Lesson 4 - A Contract or a Covenant?


When my husband and I were married, we were blissfully unaware of the challenges that would lie ahead. We began dating when I was in high school and after a time we broke up. We got back together, and he left on a church mission the same month I entered BYU as a college freshman. While he was out serving, the Church changed the length of missions from two years to eighteen months which was probably divine intervention, because I was seriously dating another young man. Ray got home from his mission February 1983, we were engaged by April, and married in July.

Prior to our marriage, we didn’t have any serious discussions about our future. We didn’t discuss how many children we wanted or how we were going to raise them. I do think, however, that we both knew the other person was committed to making our marriage work and that gospel living was an important element to our future.

We have now been married for almost 36 years.
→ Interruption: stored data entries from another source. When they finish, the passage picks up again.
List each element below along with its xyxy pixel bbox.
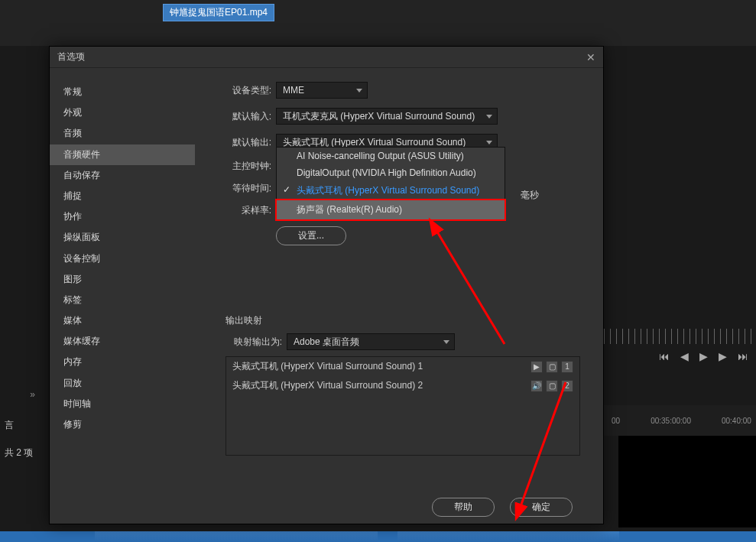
- go-start-icon[interactable]: ⏮: [659, 350, 670, 362]
- dropdown-option-2[interactable]: 头戴式耳机 (HyperX Virtual Surround Sound): [277, 181, 505, 200]
- close-icon[interactable]: ✕: [586, 51, 595, 63]
- channel-number: 2: [561, 380, 573, 392]
- output-map-heading: 输出映射: [226, 314, 580, 327]
- default-output-dropdown[interactable]: AI Noise-cancelling Output (ASUS Utility…: [276, 147, 505, 220]
- box-icon[interactable]: ▢: [546, 380, 558, 392]
- help-button[interactable]: 帮助: [432, 498, 495, 517]
- device-name: 头戴式耳机 (HyperX Virtual Surround Sound) 2: [232, 379, 423, 392]
- timeline-marks: 00 00:35:00:00 00:40:00: [604, 405, 756, 436]
- dialog-titlebar: 首选项 ✕: [50, 47, 603, 68]
- clip-segment: [95, 531, 378, 542]
- sidebar-item-9[interactable]: 图形: [50, 269, 195, 290]
- timeline-ruler: [604, 329, 756, 344]
- panel-close-icon[interactable]: »: [30, 387, 35, 404]
- sidebar-item-1[interactable]: 外观: [50, 102, 195, 123]
- sidebar-item-8[interactable]: 设备控制: [50, 248, 195, 269]
- device-type-select[interactable]: MME: [276, 82, 368, 99]
- go-end-icon[interactable]: ⏭: [738, 350, 748, 362]
- preferences-dialog: 首选项 ✕ 常规外观音频音频硬件自动保存捕捉协作操纵面板设备控制图形标签媒体媒体…: [49, 46, 604, 524]
- timeline-mark: 00:40:00: [722, 417, 751, 425]
- device-name: 头戴式耳机 (HyperX Virtual Surround Sound) 1: [232, 360, 423, 373]
- sidebar-item-6[interactable]: 协作: [50, 206, 195, 227]
- sidebar-item-15[interactable]: 时间轴: [50, 394, 195, 414]
- sound-icon[interactable]: 🔊: [530, 380, 543, 392]
- clip-segment: [397, 531, 619, 542]
- timeline-mark: 00:35:00:00: [651, 417, 691, 425]
- device-type-label: 设备类型:: [226, 84, 271, 97]
- dropdown-option-0[interactable]: AI Noise-cancelling Output (ASUS Utility…: [277, 148, 505, 164]
- sidebar-item-3[interactable]: 音频硬件: [50, 144, 195, 165]
- ok-button[interactable]: 确定: [510, 498, 573, 517]
- dialog-footer: 帮助 确定: [50, 490, 603, 524]
- project-panel-header: 言: [5, 417, 34, 434]
- sample-rate-label: 采样率:: [226, 204, 271, 217]
- sidebar-item-4[interactable]: 自动保存: [50, 165, 195, 186]
- sidebar-item-13[interactable]: 内存: [50, 352, 195, 372]
- sidebar-item-11[interactable]: 媒体: [50, 310, 195, 331]
- timeline-mark: 00: [612, 417, 620, 425]
- transport-controls: ⏮ ◀ ▶ ▶ ⏭: [659, 350, 748, 362]
- sidebar-item-14[interactable]: 回放: [50, 373, 195, 394]
- sidebar-item-5[interactable]: 捕捉: [50, 186, 195, 206]
- channel-number: 1: [561, 361, 573, 373]
- map-output-as-select[interactable]: Adobe 桌面音频: [287, 333, 455, 350]
- project-item-count: 共 2 项: [5, 445, 34, 462]
- file-tab[interactable]: 钟馗捉鬼国语EP01.mp4: [163, 4, 274, 21]
- default-input-select[interactable]: 耳机式麦克风 (HyperX Virtual Surround Sound): [276, 108, 498, 125]
- sidebar-item-12[interactable]: 媒体缓存: [50, 331, 195, 352]
- preview-dark-shape: [618, 436, 756, 527]
- sidebar-item-7[interactable]: 操纵面板: [50, 227, 195, 248]
- setup-button[interactable]: 设置...: [276, 226, 346, 245]
- default-input-label: 默认输入:: [226, 110, 271, 123]
- sidebar-item-10[interactable]: 标签: [50, 290, 195, 310]
- sidebar-item-16[interactable]: 修剪: [50, 414, 195, 435]
- app-background-top: [0, 0, 756, 46]
- dropdown-option-3[interactable]: 扬声器 (Realtek(R) Audio): [275, 199, 506, 221]
- play-icon[interactable]: ▶: [530, 361, 543, 373]
- step-fwd-icon[interactable]: ▶: [719, 350, 727, 362]
- map-output-as-label: 映射输出为:: [226, 336, 282, 349]
- sidebar-item-2[interactable]: 音频: [50, 123, 195, 144]
- default-output-label: 默认输出:: [226, 136, 271, 149]
- master-clock-label: 主控时钟:: [226, 160, 271, 173]
- dialog-title: 首选项: [57, 50, 85, 63]
- project-panel-slice: » 言 共 2 项: [0, 413, 38, 466]
- device-row[interactable]: 头戴式耳机 (HyperX Virtual Surround Sound) 2🔊…: [226, 376, 579, 395]
- play-icon[interactable]: ▶: [699, 350, 708, 362]
- step-back-icon[interactable]: ◀: [680, 350, 689, 362]
- sidebar-item-0[interactable]: 常规: [50, 82, 195, 102]
- bottom-strip: [0, 531, 756, 542]
- ms-suffix: 毫秒: [521, 189, 539, 202]
- device-row[interactable]: 头戴式耳机 (HyperX Virtual Surround Sound) 1▶…: [226, 357, 579, 376]
- preferences-sidebar: 常规外观音频音频硬件自动保存捕捉协作操纵面板设备控制图形标签媒体媒体缓存内存回放…: [50, 68, 195, 490]
- dropdown-option-1[interactable]: DigitalOutput (NVIDIA High Definition Au…: [277, 164, 505, 181]
- output-device-list: 头戴式耳机 (HyperX Virtual Surround Sound) 1▶…: [226, 356, 580, 456]
- box-icon[interactable]: ▢: [546, 361, 558, 373]
- wait-time-label: 等待时间:: [226, 182, 271, 195]
- preferences-main: 设备类型: MME 默认输入: 耳机式麦克风 (HyperX Virtual S…: [195, 68, 603, 490]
We have experienced joy, fear, sadness, anxiety, love, a lot of laughter, and contentment. We have grown together, and we have grown in our love for the Lord. We know that we have made covenants, and we work to honor those covenants.

Contract vs. Covenant

A couple of years before we married, a close family member was married. That marriage ended in divorce. While I don’t know all the reasons they chose to divorce, I believe a big portion of it could be attributed to the fact that they had a contractual marriage. When things weren’t going as they had dreamed, they chose to walk away. At the time, one of the couple stated that they wanted to divorce before they grew to hate each other. There weren’t any major problems at the time; they just felt that a divorce would eventually occur so they might as well divorce sooner rather than later. Elder Bruce C. Hafen of the Quorum of Seventy has said, “When troubles come, the parties to a contractual marriage seek happiness by walking away” (https://www.lds.org/general-conference/1996/10/covenant-marriage?lang=eng). Of course, we all know that troubles will come. Every relationship will have difficulties. We weaken our chance of surviving those difficulties together when we choose a contractual marriage over a covenant marriage.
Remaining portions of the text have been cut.